Australian airline Qantas has announced that once Covid-19 vaccines are widely available, the carrier will require proof of vaccination from all international passengers. And it’s highly likely that all other airlines will follow suit. Qantas boss Alan Joyce said on Monday, “I think that’s going to be a common thing talking to my colleagues in other airlines around the globe.”
With the industry particularly badly hit by the coronavirus pandemic, airlines have been scrabbling for some way to pull themselves back from extinction once the pandemic starts to settle. With most countries limiting inbound air passengers and quarantining those who do travel, airlines have seen the sharpest falls in passenger numbers in the history of the industry.
“We will ask people to have a vaccination before they can get on the aircraft… for international visitors coming out and people leaving the country we think that’s a necessity,” Mr Joyce told Australia’s Nine Network.
The airline is looking at how it can change its ticketing terms and conditions to make it compulsory to show proof of Covid-19 vaccination. The airline plans to “ask people to have a vaccination before they get on the aircraft.”

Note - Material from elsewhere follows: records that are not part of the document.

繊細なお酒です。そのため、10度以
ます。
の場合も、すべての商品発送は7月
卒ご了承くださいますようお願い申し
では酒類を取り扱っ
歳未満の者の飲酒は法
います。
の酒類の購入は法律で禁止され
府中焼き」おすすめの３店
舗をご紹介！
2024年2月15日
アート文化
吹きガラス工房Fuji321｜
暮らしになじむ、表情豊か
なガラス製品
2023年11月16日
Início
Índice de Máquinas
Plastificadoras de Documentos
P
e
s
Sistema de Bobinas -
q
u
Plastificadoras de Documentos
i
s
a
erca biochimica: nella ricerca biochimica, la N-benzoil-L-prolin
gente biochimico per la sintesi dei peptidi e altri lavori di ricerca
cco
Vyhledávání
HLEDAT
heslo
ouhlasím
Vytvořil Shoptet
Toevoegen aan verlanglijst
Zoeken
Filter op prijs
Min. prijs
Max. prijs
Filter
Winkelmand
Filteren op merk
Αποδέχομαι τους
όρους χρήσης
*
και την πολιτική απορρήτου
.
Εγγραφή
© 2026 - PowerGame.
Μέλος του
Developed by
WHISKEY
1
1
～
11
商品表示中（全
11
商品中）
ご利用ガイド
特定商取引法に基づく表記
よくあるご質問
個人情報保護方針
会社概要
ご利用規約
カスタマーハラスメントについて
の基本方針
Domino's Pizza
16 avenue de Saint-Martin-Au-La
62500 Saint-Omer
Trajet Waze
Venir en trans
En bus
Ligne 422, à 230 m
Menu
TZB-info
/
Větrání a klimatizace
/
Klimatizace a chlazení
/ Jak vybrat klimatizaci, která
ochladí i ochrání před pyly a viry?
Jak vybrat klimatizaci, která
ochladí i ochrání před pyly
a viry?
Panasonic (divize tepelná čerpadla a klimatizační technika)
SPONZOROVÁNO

Other airlines are already gearing up to make a similar move. A spokesperson for AirAsia said that the company “will review the requirement for guests to be vaccinated against Covid-19 for international travel.”
Australia’s PM Scott Morrison has previously said that once a vaccine becomes readily available, that he would be looking to make getting vaccinated “as mandatory as possible”.
There are legal and ethical questions around this. Can a private company insist upon its customers undergoing a medical procedure? Can a private company demand to know any part of its customers’ medical history?
The whole question of ‘vaccination passports’ is already being discussed by governments around the world. With Qantas taking the lead and with other airlines likely to follow, it’s only a matter of time before airline customers will be demanding clarity from the authorities before they book their summer holliers.